Inconvénient: le parking est envahi par les
vivaces qui rayent les carrosseries. L’an passé, une personne excédée a
réglé le problème en y mettant le feu….Un peu dangereux!
En 10 ans, 3 voitures ont atterri sur les voies, franchissant les
grillages légers et mal réparés qui séparent du train. Pour l’instant,
aucune collision. Une chance sur laquelle il ne faut peut être pas
continuer de miser? Un miroir à l’angle de la sortie du parking
permettrait de manoeuvrer au stop avec visibilité. Enfin ici comme
ailleurs, la route est à refaire.
Second gros
problème: la rue des Caillettes est devenue avec la construction du
quartier de la Papeterie le contournement du passage à niveau. Les non
riverains pressés ne respectent absolument pas les 30 km/h et
l’interdiction censée mais illisible faites d’emprunter cette rue où il
n’y a pas de trottoir en continu. Les parents d’enfants dont la rue est
le seul lieu de jeu sont très inquiets. Les personnes en situation de
handicap ne peuvent la parcourir sans risque.

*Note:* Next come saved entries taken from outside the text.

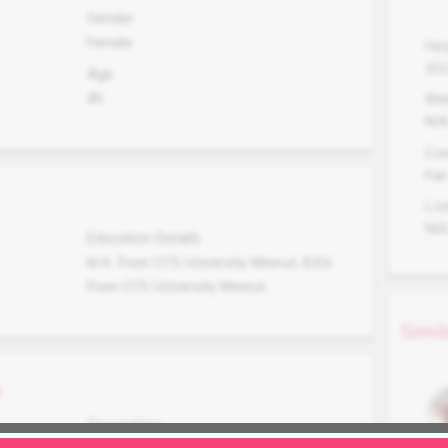
Gender
Female
Hei
15
Age
45
Wei
N/
Co
Fair
Lo
N/
Education Details
M.A. From CCS University Meerut, B.Ed
From CCS University Meerut.
Simil
s
Occupation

Nous savons que les questions de circulation sont parfois
difficiles à résoudre mais le problème doit au moins être évoqué et
traité: changement des panneaux pour les rendre visibles et lisibles (
30 km/h et sens interdit sauf riverains), une présence policière pour
rappeler aux usagers réguliers de ce contournement l’interdiction d’en
faire une voie de circulation, des ralentisseurs….Nous attendons des
solutions avant de nouveaux accidents.
Une rencontre avec Madame M. Soavi, adjointe au maire chargée de
l’urbanisme, en juillet, puis un courriel à Monsieur le Maire le 20
juillet ont permis d’évoquer le problème de l’arrachage illégal d’arbres
et d'une construction sans permis de l’entreprise BRIARD. Madame Souad
Kniss, candidate aux municipales et adhérente de l’association VMG s’est
emparée avec énergie du problème. Nous attendons que des solutions
soient proposées à Monsieur Briard pour préserver son entreprise et ses
emplois tout en redonnant à notre quartier des espaces verts ou un
parking qui serait bienvenu pour répondre aux besoins des parents
d’élèves de l’école STEEG.
Nous apprécions que 3 agents de la ville soient venus la semaine
dernière couper les nombreuses herbes et arbustes qui longeaient le
grillage SNCF coté rue. Cependant, le fait que l’annonce du nettoyage ne
soit pas fait les a empêchés de débroussailler derrière les nombreuses
voitures garées. Nous aurions aimé que les détritus verts ne soient pas
laissées au sol ce qui donne à la rue un air d’abandon sale. Des
voitures et attelages ventouses sont signalés depuis de nombreux mois.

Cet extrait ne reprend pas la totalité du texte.